La Stampa, 26 aprile 2019
Lavoro, la minaccia dei robot in Italia
La storia insegna che le rivoluzioni hanno esiti imprevedibili, ma mentre si consumano lasciano a terra un certo numero di “vittime”. Oggi, mentre viviamo immersi nella quarta rivoluzione industriale (per alcuni addirittura la quinta), l’incertezza su come si evolverà l’occupazione preoccupa i governi e soprattutto i lavoratori, molti dei quali pagheranno un prezzo alto. Per l’Ocse in Italia il 15,2% dei posti di lavoro esistenti potrebbe infatti scomparire perché a rischio automazione e un posto su tre potrebbe subire grossi cambiamenti. Un mutamento radicale e piuttosto imprevedibile. Ma chi rischia davvero?
L’ultima stima è contenuta in un report del Club Ambrosetti, che parte da una nota ricerca di due professori di Oxford, Carl Frey e Michael Osborne. Secondo la ricerca nel nostro mercato del lavoro nei prossimi 15 anni verranno meno più di tre milioni di occupati (anche qui si parla del 15% del totale), cifra che può salire anche a 4,3 milioni. A pagare più di tutti dovrebbe essere l’industria manifatturiera (840 mila lavoratori a rischio), il commercio (602 mila), le attività immobiliari (302 mila), agricoltura e pesca (225 mila) e le costruzioni (205 mila). I macro-settori in difficoltà sarebbero anche l’istruzione e i servizi per la salute (191 mila), alberghi e ristoranti (180 mila).
Problema di competenze
La ricerca traccia anche un identikit dei lavoratori che potrebbero essere travolti più facilmente dai robot e dall’intelligenza artificiale. Sono quelli meno specializzati, di qualunque età, con un’istruzione bassa. Il titolo di studio infatti può aiutare a conservare la propria occupazione. I lavoratori senza titoli presentano il rischio più alto (pari al 21%), seguiti da chi ha la licenza media (rischio pari al 18%) e il diploma di maturità (16%). Per chi invece ha una laurea, o ancor meglio è iper-specializzato, il “rischio automazione” è ancora più basso.

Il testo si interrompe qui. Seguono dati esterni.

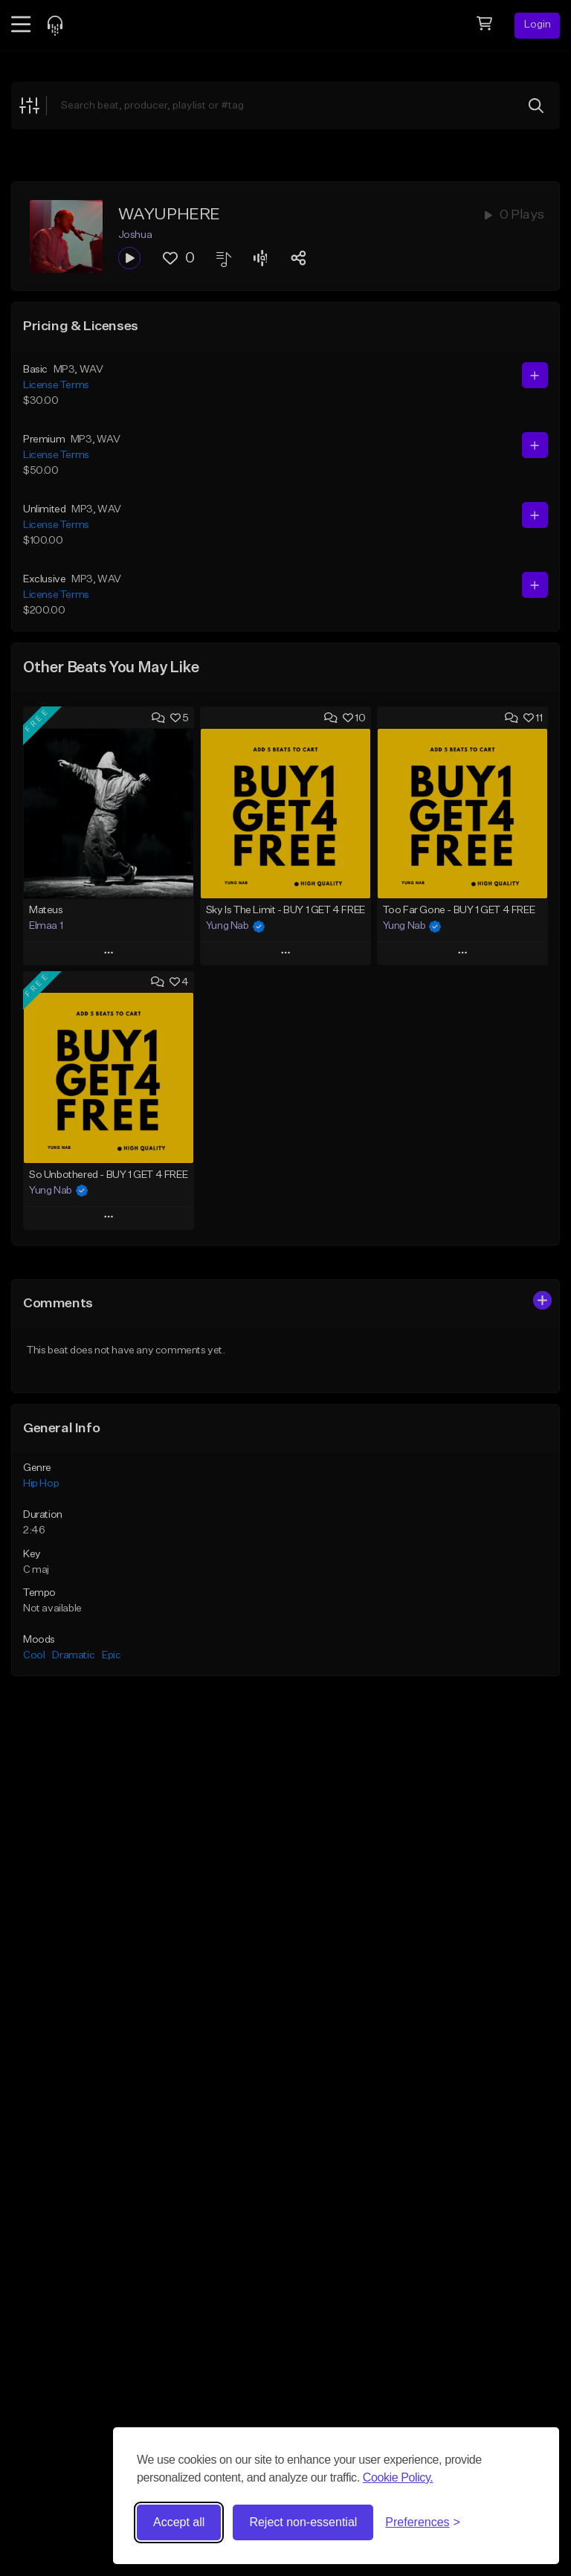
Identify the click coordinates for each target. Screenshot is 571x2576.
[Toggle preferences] (422, 2522)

Il problema centrale del nostro Paese, secondo l’Ocse, è quello che gli inglesi chiamano «skill mismatch», la differenza cioè tra le competenze che si hanno e quelle che richiede il mercato. Questo gap in Italia è molto alto: siamo l’ultimo paese europeo, seguiti da Spagna, Repubblica Ceca, Irlanda e Austria. C’è una differenza però tra le diverse regioni del Paese. Un secondo rapporto dell’Ocse pubblicato alla fine dello scorso anno entra nel dettaglio. Lombardia, Molise, Provincia di Trento, Emilia-Romagna e Lazio sono le zone che rischiano meno: qui è aumentata l’occupazione con figure che si riferiscono all’insegnamento professionale, al business admnistration e a lavori di ingegneria. Subiranno un colpo maggiore regioni come Toscana, Piemonte, Valle d’Aosta, Sicilia, Sardegna, Veneto e Marche.
L’umore delle imprese
Le aziende, principali attrici di questa rivoluzione, si dicono fiduciose. Per l’89% i robot e l’intelligenza artificiale non potranno mai sostituire del tutto il lavoro delle persone. Anzi, potrebbero avere un impatto positivo sulla vita dei lavoratori, spiega il rapporto Aidp-Lablaw 2018 a cura di Doxa. Sei aziende su dieci sono inoltre pronte a introdurre sistemi di intelligenza artificiale nelle proprie organizzazioni, così da rendere il lavoro meno faticoso e sicuro - spiegano - facendo aumentare efficienza e produttività. Peraltro il 77% è convinto che l’intelligenza artificiale permetterà di creare ruoli e posizioni prima inesistenti. L’11% si dichiara totalmente contrario a questo cambiamento.
Ogni rivoluzione d’altronde porta con sé la paura del nuovo, che oggi si trasforma in una fobia per la tecnologia e l’innovazione. Il lavoro però non scomparirà, ma cambierà. Sta alla politica raccogliere la sfida con incentivi all’acquisto di macchinari, per le start up e soprattutto con investimenti in istruzione e ricerca.